Thread: I split a sentence into a word per line, now I want to compare word to a word in file

  1. #16
    Registered User
    Join Date
    Sep 2006
    Posts
    8,868
    On indexed searching:

    This is a way to speed up the search for a matching word. You may not want or need it now, but it's good to know it's possible.

    I call this an indexed search and it is faster than the normal binary search. It can be used as an "extra" with the binary search, to make it smarter and faster, or it can be used "full strength" with no binary search portion. The version I'll describe here, is the "extra" one.

    Let's say you have 100,000 words, and you're able to put them all into one array. (This works even better with a file, but we'll use an array for the example.)

    Normally a binary search would begin with midpoint (mid) = (0 + 100,000) / 2. That leaves us to start at index 50,000, and we may need as many as 16 more loops to find out if we have the word we're searching for or not. That's 16 possible string comparisons, which are much slower than a simple integer comparison.

    Index searching to the rescue!

    You'll have a small array of structs with two struct members: "low" and "high", both integers. Call the struct "go". The small array is made up by your program, when it first starts. As the words are loading into the word array, it counts how many words there are, and records the word number, every time the first letter of the word list, changes.

    Now your little go array, has 'a' words starting at 0 index, and stopping at index 4558 (whatever).

    When you go to search for "apple", your binary search won't start at 'k', because the index shows that go[0].low == 0, and that go[0].high == 4558. Now your binary search will be limited to indices 0 to 4558. Your search will begin then, at 2279.

    With just a small number of comparing with one letter, you've removed over 95,000 words from the search space.

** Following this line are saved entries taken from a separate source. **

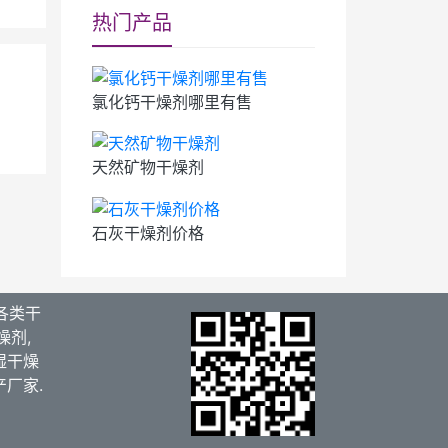
热门产品
氯化钙干燥剂哪里有售
天然矿物干燥剂
石灰干燥剂价格
各类干
燥剂,
湿干燥
产厂家.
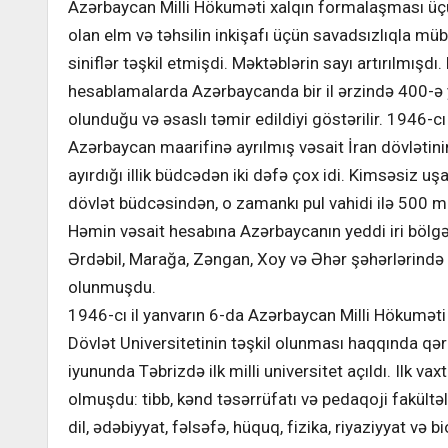
Azərbaycan Milli Hökuməti xalqın formalaşması üçü
olan elm və təhsilin inkişafı üçün savadsızlıqla müb
siniflər təşkil etmişdi. Məktəblərin sayı artırılmışd
hesablamalarda Azərbaycanda bir il ərzində 400-ə 
olunduğu və əsaslı təmir edildiyi göstərilir. 1946-cı
Azərbaycan maarifinə ayrılmış vəsait İran dövlətini
ayırdığı illik büdcədən iki dəfə çox idi. Kimsəsiz u
dövlət büdcəsindən, o zamankı pul vahidi ilə 500 m
Həmin vəsait hesabına Azərbaycanın yeddi iri bölgə
Ərdəbil, Marağa, Zəngan, Xoy və Əhər şəhərlərində u
olunmuşdu.
1946-cı il yanvarın 6-da Azərbaycan Milli Hökumət
Dövlət Universitetinin təşkil olunması haqqında qəra
iyununda Təbrizdə ilk milli universitet açıldı. Ilk vax
olmuşdu: tibb, kənd təsərrüfatı və pedaqoji fakültəl
dil, ədəbiyyat, fəlsəfə, hüquq, fizika, riyaziyyat və bi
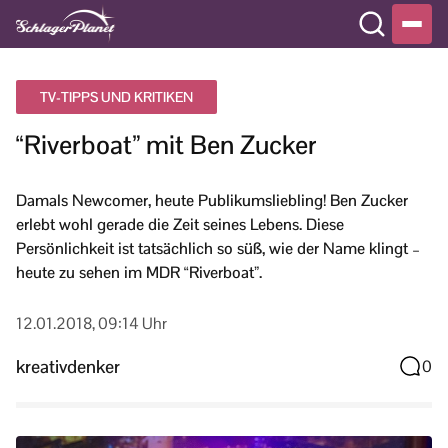
TV-TIPPS UND KRITIKEN
“Riverboat” mit Ben Zucker
Damals Newcomer, heute Publikumsliebling! Ben Zucker
erlebt wohl gerade die Zeit seines Lebens. Diese
Persönlichkeit ist tatsächlich so süß, wie der Name klingt –
heute zu sehen im MDR “Riverboat”.
12.01.2018, 09:14 Uhr
kreativdenker
0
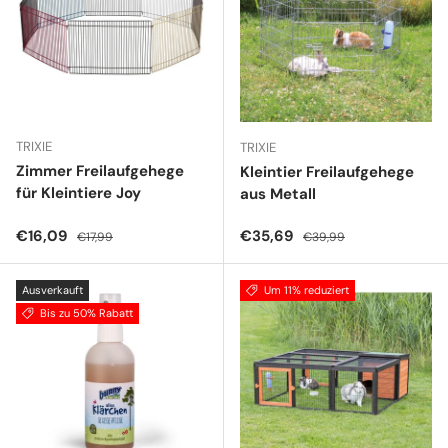
TRIXIE
TRIXIE
Zimmer Freilaufgehege
Kleintier Freilaufgehege
für Kleintiere Joy
aus Metall
Verkaufspreis
Normaler Preis
Verkaufspreis
Normaler Preis
€16,09
€35,69
€17,99
€39,99
Ausverkauft
Um 11% reduziert
Bis zu 50% Rabatt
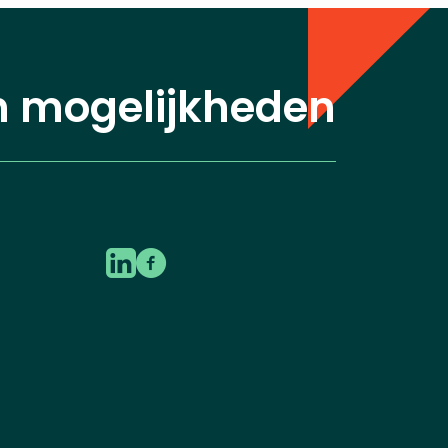
n mogelijkheden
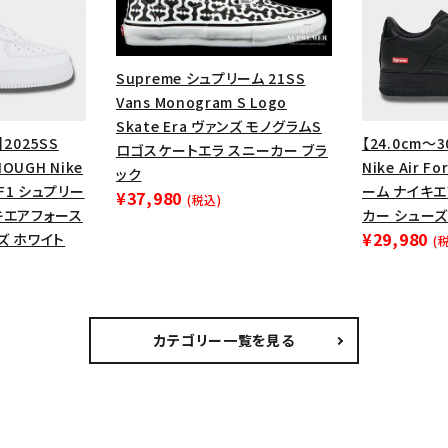
Supreme シュプリーム 21SS
Vans Monogram S Logo
Skate Era ヴァンズ モノグラムS
】2025SS
【24.0cm～3
ロゴスケートエラ スニーカー ブラ
OUGH Nike
Nike Air F
ック
 AF1 シュプリー
ーム ナイキ
¥37,980
(税込)
キエアフォース
カー シューズ
¥29,980
ズ ホワイト
(
カテゴリー一覧を見る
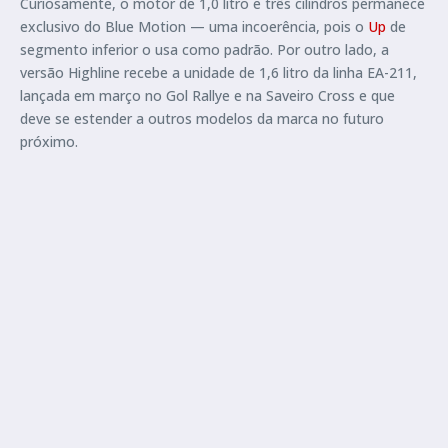
Curiosamente, o motor de 1,0 litro e três cilindros permanece
exclusivo do Blue Motion — uma incoerência, pois o
Up
de
segmento inferior o usa como padrão. Por outro lado, a
versão Highline recebe a unidade de 1,6 litro da linha EA-211,
lançada em março no Gol Rallye e na Saveiro Cross e que
deve se estender a outros modelos da marca no futuro
próximo.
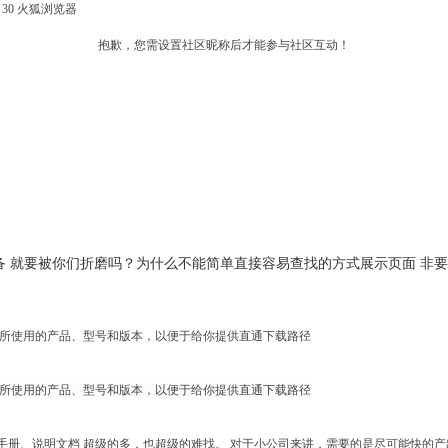
fox 30 火狐浏览器
抱歉，您需设置社区昵称后才能参与社区互动！
设备 就要被你们折磨吗？为什么不能简单直接容易查找的方式展示页面 非
你所使用的产品、型号和版本，以便于给你提供直通下载路径
你所使用的产品、型号和版本，以便于给你提供直通下载路径
手册、说明文档 超级的多，也超级的难找。 对于小公司来讲，需要的是尽可能快的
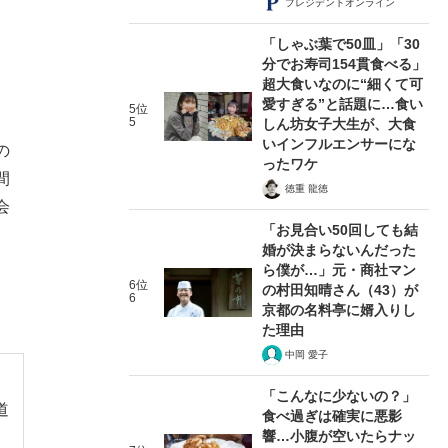
プレジデントオンライン
「しゃぶ葉で50皿」「30
分でお寿司154貫食べる」
、
超大食いなのに“細くて可
。
愛すぎる”と話題に…食い
5位
5
しん坊女子大生が、大食
いインフルエンサーにな
の
ったワケ
間
徳重 龍徳
会
「お見合い50回しても結
婚が決まらないんだった
ら僕が…」元・商社マン
6位
の村田知晴さん（43）が
6
京都の名料亭に婿入りし
た理由
中岡 愛子
「こんなに少ないの？」
道
食べ過ぎは確実に悪影
響…小腹が空いたらナッ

With luck, and tweaking, you can set it up so you are fitting what you need into fast cache memory, and not causing page or cache memory flushing.

    This is most impressive when the cost (in time), of comparisons is higher, like a slow disk or network access. It can also be optimized more, if you need it.

    Note: you can quickly find the right index for go, by using the ASCII values of the letter. Say the first letter of the word is 'A', consider that when 'A' is lower cased, then:

    go[firstLetter - 'a'] == index 0 (which is the index to that first letter, in the go array)
    go['z' - 'a'] == index 26 (the index for "Zanzibar").
    etc.

  2. #17
    Registered User
    Join Date
    Apr 2011
    Posts
    308
    That code I posted before was wrong, so here is the code that can split large arrays:

    Code:
    #include <stdio.h>
    #include <string.h>
    #include <stdlib.h>
     
    int main ()
    {
      char *b = malloc(sizeof(char)*1000);
      char * pch;
      FILE * fp;
      fp = fopen("worklist.txt", "r");
      /* insert this */
      if(!fp) {  //if fp was given NULL by fopen() meaning the file was not opened
          perror("Error: file worklist.txt was not found or opened");
          return 0;
      }
      printf("Input a short sentence: ");
      gets(b);
      pch = strtok (b," ,.-");
      while (pch != NULL)
      {
        printf ("%s\n",pch);
        pch = strtok (NULL, " ,.-");
      }
      getch();
      return 0;
    }
    In my txt file I have 'dog n' and nothing else, but how to use strcmp to open the file and print 'dog n' to the console screen when all I type in is 'dog' I still don't know. But you two have given me a lot of good advice I can use when I thoroughly understand C, I'm still reading the book Commontater gave me here a while back.
    Thanks so far though.

  3. #18
    Registered User
    Join Date
    Apr 2011
    Posts
    308
    This code works if I have only 'dog n' in the txt file.

    Code:
    #include <stdio.h>
    #include <string.h>
    #include <stdlib.h>
     
    int main ()
    {
      char *b = malloc(sizeof(char)*1000);
      char *filedata = malloc(300);
      char * pch;
      FILE * fp;
      fp = fopen("worklist.txt", "r");
      /* insert this */
      if(!fp) {  //if fp was given NULL by fopen() meaning the file was not opened
          perror("Error: file worklist.txt was not found or opened");
          return 0;
      }
      printf("Input a short sentence: ");
      gets(b);
      pch = strtok (b," ,.-");
      while (pch != NULL)
      {
        
      if(strcmp(pch, "dog") == 0){
        // Set pointer to beginning of file:
        fseek( fp, 0L, SEEK_SET );
        // Read data back from file:
        fscanf(fp, "%[^\n]", filedata); // or just use fgets
        printf("%s\n",filedata);
        }
        pch = strtok(NULL, " ,.-");
      }
      getch();
      return 0;
    }
    When I have more lines above 'dog n' in the txt file those are printed instead.

  4. #19
    Registered User
    Join Date
    Sep 2006
    Posts
    8,868
    You're rewinding the file pointer, instead of just printing from where it is:
    Code:
      if(strcmp(pch, "dog") == 0){
    
        // Set pointer to beginning of file:  <--DON'T DO THIS!
        fseek( fp, 0L, SEEK_SET );
        // Read data back from file:
        fscanf(fp, "%[^\n]", filedata); // or just use fgets
        printf("%s\n",filedata);
        }
        pch = strtok(NULL, " ,.-");
      }
    Read in your target word (the one you're searching for), into a char array, instead of using a literal like "dog". And don't use fseek() to reset the file pointer back to the beginning of the file, when you find the target word.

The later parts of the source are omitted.